Tri-state school says new league discriminates

By Kimberly Holmes – bio | email

FOREST PARK, OH (FOX19)  - A local high school's administrators claim they're being shut out of a new sports league because of race.

"I won't say picked on, but we're definitely being shut out," said Winton Woods Athletic Director Dwight Campbell.

Winton Woods High School Principal first made those accusations public on Tuesday in an open letter to the media.

The school was originally part of the Fort Ancient Valley Conference. In November, the FAVC broke apart. Several member schools cited various reasons. Around that same time, seven local schools left to create their own league: the Eastern Cincinnati Conference. Winton Woods school leaders say the schools did it behind their backs and now won't let them be a part of it.

Winton Woods district leaders have asked for criteria, but they say it still just doesn't add up. Meanwhile, members of the ECC say their claims are meritless.

"We were the 2009 Division II football champs," said Winton Woods Superintendent Dr. Camille Nasbe. "It's just really disheartening to tell your kids, you know, you do well, you're good sports, and this is what happens."

"This" includes losing a place in one of Cincinnati's sports leagues. Principal Dr. Terri Holden said it's because of the racial make-up of her student body.

"Going through the process, looking at the demographics, she can't come up with any other solution than it is race," said assistant principal David Lumpkin.

According to the 2009-2010 State Ohio Local Report cards, 70-percent of the students at Winton Woods is black. The largest percentage at the other ECC member schools, including Glen Este, Milford, Turpin, Loveland, Anderson, Kings, and Walnut Hills is 34-percent.

But founding members of the ECC disagree.

We tried contacting several of the founding schools. Two of them, Glen Este and Milford sent us a statement, saying the allegations are: "Without merit and not based on fact. The formation of the ECC was not accomplished with any racial motivations, nor does it operate with any racial purpose."
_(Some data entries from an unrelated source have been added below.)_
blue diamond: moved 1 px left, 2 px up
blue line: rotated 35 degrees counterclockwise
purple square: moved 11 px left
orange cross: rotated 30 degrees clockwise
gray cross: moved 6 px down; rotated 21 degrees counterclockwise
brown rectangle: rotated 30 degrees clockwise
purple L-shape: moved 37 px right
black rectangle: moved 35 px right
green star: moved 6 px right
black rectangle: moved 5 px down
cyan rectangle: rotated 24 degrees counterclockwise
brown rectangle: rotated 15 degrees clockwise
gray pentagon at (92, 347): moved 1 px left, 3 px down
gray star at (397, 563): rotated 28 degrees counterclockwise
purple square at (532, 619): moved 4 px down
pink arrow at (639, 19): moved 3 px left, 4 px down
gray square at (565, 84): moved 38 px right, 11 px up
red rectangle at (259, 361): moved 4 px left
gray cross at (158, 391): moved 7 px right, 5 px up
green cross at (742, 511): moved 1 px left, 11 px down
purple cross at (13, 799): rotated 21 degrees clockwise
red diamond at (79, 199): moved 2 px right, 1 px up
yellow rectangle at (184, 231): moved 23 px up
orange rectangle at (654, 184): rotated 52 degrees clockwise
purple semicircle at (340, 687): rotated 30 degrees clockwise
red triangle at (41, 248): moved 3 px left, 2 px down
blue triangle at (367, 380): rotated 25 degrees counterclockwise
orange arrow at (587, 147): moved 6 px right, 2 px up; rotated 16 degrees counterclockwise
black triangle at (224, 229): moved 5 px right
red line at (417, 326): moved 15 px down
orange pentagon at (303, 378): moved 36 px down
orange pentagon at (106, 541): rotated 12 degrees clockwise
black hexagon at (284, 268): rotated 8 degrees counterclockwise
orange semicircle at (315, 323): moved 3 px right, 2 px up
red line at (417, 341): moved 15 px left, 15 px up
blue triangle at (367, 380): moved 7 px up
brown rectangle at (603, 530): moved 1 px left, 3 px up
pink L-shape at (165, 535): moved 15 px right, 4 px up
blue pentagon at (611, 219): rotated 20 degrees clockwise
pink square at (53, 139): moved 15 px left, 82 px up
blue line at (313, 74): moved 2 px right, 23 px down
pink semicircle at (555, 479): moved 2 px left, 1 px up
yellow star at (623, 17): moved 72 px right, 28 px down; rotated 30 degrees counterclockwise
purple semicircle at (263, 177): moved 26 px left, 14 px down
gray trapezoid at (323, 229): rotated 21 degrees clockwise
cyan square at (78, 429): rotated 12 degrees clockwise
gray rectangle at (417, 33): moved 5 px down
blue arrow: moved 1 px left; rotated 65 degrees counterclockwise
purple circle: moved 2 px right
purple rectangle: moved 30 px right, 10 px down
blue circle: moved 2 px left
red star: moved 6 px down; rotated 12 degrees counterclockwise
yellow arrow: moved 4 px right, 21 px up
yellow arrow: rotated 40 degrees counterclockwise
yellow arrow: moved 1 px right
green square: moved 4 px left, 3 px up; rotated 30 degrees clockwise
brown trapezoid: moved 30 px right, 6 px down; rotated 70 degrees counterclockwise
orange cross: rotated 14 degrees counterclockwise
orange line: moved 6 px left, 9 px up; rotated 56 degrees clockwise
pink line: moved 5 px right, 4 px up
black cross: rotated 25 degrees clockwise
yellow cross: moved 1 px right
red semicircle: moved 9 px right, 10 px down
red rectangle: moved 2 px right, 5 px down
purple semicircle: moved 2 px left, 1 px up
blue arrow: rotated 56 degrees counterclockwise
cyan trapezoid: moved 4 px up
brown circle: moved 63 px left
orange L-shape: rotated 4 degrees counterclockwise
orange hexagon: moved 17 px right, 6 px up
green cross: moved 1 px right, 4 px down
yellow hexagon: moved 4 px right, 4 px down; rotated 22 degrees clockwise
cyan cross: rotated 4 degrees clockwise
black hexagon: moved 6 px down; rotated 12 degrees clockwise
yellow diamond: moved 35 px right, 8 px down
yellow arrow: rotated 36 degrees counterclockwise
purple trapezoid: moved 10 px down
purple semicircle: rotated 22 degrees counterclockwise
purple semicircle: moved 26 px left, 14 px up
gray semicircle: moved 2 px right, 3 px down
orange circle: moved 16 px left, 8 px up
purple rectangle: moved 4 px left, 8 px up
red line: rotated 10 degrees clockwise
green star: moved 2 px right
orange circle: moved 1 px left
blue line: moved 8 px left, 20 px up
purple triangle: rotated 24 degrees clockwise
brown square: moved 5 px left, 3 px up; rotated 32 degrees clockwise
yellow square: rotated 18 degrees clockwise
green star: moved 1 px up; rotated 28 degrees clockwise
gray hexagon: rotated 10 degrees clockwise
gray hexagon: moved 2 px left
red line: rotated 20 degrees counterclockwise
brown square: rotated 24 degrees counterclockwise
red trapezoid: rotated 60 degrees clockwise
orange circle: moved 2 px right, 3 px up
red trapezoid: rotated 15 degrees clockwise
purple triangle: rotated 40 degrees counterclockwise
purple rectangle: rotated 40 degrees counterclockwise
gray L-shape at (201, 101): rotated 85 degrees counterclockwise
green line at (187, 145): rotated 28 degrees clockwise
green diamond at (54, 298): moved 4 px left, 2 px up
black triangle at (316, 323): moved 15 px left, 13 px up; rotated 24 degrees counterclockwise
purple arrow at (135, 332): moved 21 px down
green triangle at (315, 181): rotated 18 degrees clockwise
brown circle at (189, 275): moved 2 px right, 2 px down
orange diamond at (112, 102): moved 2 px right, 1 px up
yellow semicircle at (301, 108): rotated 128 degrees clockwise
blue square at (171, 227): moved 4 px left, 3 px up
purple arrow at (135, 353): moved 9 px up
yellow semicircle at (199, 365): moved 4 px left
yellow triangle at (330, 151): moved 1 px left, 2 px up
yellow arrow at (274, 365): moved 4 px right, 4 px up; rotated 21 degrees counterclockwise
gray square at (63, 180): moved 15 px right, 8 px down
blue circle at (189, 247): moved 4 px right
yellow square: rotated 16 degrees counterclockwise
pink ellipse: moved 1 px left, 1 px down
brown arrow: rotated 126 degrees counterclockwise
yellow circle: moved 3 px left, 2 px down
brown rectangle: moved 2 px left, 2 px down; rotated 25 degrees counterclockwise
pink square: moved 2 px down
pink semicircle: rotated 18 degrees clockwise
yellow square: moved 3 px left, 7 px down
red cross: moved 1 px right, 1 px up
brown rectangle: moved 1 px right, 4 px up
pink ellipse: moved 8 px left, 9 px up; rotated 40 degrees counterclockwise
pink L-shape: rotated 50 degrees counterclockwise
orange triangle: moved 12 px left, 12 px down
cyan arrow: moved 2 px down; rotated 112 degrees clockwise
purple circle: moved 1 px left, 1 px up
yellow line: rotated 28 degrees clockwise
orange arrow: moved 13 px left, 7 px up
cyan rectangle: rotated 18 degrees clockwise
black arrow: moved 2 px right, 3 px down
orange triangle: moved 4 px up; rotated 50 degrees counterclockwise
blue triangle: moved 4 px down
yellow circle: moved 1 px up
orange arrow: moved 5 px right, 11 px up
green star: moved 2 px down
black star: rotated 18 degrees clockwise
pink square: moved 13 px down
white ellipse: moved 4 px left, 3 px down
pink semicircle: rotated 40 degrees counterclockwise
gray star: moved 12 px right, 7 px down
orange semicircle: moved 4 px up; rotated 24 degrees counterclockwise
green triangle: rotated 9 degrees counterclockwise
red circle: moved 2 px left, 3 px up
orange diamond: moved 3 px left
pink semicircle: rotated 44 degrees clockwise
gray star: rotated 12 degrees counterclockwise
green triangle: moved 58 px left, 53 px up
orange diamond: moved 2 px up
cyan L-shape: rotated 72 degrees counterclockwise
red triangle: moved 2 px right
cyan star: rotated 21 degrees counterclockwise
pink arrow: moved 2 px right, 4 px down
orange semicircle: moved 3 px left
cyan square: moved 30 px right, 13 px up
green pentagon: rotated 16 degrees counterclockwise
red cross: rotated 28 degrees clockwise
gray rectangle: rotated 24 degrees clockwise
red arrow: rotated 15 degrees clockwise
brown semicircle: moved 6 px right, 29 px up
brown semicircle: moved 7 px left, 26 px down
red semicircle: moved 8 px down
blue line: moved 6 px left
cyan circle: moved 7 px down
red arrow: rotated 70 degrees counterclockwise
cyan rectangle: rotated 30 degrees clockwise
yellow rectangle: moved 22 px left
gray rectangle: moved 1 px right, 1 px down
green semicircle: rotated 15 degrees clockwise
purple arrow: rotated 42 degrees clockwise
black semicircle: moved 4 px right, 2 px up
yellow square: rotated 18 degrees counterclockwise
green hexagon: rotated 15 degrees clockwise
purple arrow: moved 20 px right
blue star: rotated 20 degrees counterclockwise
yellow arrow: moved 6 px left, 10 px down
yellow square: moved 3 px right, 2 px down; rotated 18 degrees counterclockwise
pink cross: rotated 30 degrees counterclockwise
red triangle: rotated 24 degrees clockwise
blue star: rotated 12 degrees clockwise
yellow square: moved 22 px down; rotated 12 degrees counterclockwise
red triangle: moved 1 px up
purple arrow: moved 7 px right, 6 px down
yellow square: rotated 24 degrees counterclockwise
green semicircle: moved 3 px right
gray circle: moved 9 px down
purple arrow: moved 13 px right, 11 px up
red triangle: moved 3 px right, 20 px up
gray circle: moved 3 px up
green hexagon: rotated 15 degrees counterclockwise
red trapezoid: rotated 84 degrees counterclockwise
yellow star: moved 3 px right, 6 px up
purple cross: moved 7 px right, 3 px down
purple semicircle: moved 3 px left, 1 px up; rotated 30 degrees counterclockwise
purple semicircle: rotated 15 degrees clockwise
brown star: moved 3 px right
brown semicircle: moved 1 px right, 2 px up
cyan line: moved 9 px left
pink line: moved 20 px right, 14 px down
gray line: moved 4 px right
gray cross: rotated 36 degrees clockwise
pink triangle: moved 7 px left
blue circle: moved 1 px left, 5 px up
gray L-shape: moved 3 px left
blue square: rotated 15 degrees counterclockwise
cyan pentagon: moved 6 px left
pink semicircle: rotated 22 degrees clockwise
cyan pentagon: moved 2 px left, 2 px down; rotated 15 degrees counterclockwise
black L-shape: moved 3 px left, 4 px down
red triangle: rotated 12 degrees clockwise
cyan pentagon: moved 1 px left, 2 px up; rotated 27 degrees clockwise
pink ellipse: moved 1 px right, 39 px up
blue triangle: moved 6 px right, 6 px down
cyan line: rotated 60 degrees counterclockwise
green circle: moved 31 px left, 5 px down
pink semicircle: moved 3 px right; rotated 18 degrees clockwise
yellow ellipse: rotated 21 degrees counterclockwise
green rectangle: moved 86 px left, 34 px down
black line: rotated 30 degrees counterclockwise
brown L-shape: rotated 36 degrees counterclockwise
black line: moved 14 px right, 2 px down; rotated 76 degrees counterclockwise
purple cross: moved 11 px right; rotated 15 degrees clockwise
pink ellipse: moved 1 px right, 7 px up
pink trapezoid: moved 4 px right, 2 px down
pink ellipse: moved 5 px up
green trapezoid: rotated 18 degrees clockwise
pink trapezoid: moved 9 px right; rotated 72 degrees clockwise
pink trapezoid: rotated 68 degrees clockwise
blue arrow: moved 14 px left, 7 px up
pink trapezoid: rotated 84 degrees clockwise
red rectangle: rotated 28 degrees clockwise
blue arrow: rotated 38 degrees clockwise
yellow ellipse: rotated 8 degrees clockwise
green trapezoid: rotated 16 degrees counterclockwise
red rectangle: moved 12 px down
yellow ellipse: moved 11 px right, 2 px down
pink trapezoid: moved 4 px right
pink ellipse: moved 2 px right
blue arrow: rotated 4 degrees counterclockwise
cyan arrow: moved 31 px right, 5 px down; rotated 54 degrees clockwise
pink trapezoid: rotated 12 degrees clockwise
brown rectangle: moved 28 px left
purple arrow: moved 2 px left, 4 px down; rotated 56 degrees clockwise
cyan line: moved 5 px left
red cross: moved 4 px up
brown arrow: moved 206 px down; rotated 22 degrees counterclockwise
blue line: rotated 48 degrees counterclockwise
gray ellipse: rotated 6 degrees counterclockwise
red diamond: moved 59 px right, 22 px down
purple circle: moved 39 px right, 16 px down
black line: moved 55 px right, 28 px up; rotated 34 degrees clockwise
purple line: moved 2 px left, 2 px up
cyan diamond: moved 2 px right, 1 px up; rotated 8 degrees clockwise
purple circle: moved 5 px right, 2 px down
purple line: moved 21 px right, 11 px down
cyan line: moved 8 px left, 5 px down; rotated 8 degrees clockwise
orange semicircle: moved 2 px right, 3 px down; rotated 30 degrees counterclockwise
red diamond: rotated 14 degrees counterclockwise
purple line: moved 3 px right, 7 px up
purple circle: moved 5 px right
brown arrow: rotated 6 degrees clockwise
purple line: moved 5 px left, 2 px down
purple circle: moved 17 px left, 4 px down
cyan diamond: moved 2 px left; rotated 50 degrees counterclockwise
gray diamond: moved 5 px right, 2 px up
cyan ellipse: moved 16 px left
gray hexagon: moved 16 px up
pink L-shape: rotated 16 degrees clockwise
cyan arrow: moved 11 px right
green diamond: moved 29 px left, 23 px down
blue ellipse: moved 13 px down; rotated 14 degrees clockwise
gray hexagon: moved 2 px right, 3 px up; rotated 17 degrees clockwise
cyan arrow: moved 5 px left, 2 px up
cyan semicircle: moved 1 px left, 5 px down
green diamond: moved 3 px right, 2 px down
The ECC currently has seven teams, but ideally, needs an eighth. Reportedly, members have asked several other schools to be a part of the new league, but most have declined the offer. Winton Woods applied to be a part of the conference last month, but was rejected.

In Dr. Holden's letter, she wrote: "Winton Woods formally applied to the ECC on February 7, 2011. On February 10, 2011, Rod Russell, ECC Commissioner, responded via email that "at this time the ECC is not in a position to consider expansion."

As for criteria, the ECC released a statement on Friday that outlined what is required to be a part of the new conference:

"The ECC was formed based on the long-standing relationships and similar philosophies that exist between its member school districts. While geography and similar size of members were motivating factors of the formation of the ECC, this new league will also provide a host of other benefits to our districts, our programs and our students."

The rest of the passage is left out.